According to the EIA, gasoline stocks in the region dropped by the largest amount seen in the last 12 weeks – nearly 700,000 bbl. Inventories of gasoline sit at 33.9 million bbl, which is still 3.3 million bbl higher than last year’s level at the same time.”
r gold
Per the World Gold Council, in January, the end-of-month spot price of gold (ounce of pure gold) increased by just over $11 (0.92%) to just under $1,278 on a 12MMA basis. On a YOY basis, the price of gold is up 1.7%. It peaked in December 2012 at $1,678. Prices have been increasing on a YOY basis for the past 18 months. Though the YOY growth rate had been trending down, it has now increased for 2 straight months.
r pot
Excise tax revenues generated from marijuana sales through the first five months are $24.6 million. The most readily available data report by the Nevada Department of Taxation contains retail and wholesale excise taxes. These taxes do not include sales and use taxes paid at point of sales at the dispensaries or the annual licensing fees paid by the industry.
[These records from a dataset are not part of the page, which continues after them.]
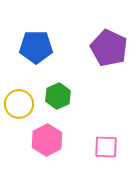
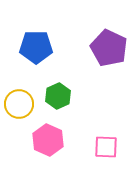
pink hexagon: moved 1 px right; rotated 8 degrees counterclockwise
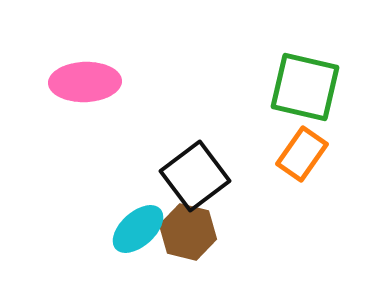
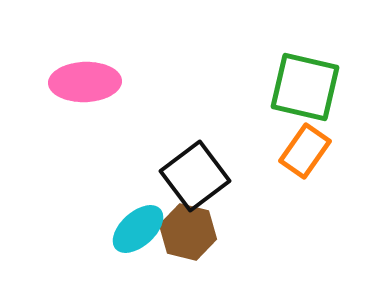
orange rectangle: moved 3 px right, 3 px up
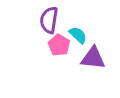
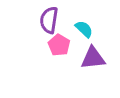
cyan semicircle: moved 6 px right, 6 px up
purple triangle: rotated 12 degrees counterclockwise
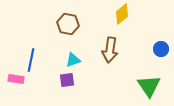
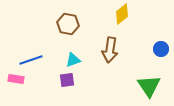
blue line: rotated 60 degrees clockwise
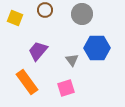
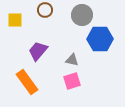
gray circle: moved 1 px down
yellow square: moved 2 px down; rotated 21 degrees counterclockwise
blue hexagon: moved 3 px right, 9 px up
gray triangle: rotated 40 degrees counterclockwise
pink square: moved 6 px right, 7 px up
The wholesale excise tax is collected at a 15% rate from growers to dispensaries on medicinal- and recreational-use marijuana, while the 10% retail excise tax is charged to dispensaries’ recreational users.
According to the Department, tax revenue from the sale of marijuana is expected to reach $120 million over 2 years. With tax revenue only expected to rise in the coming months, the state appears to be well on track to reach this goal. The major “know unknown” is if the U.S. Justice Department will go through with its threats of curtailing or putting a halt to the industry’s activities.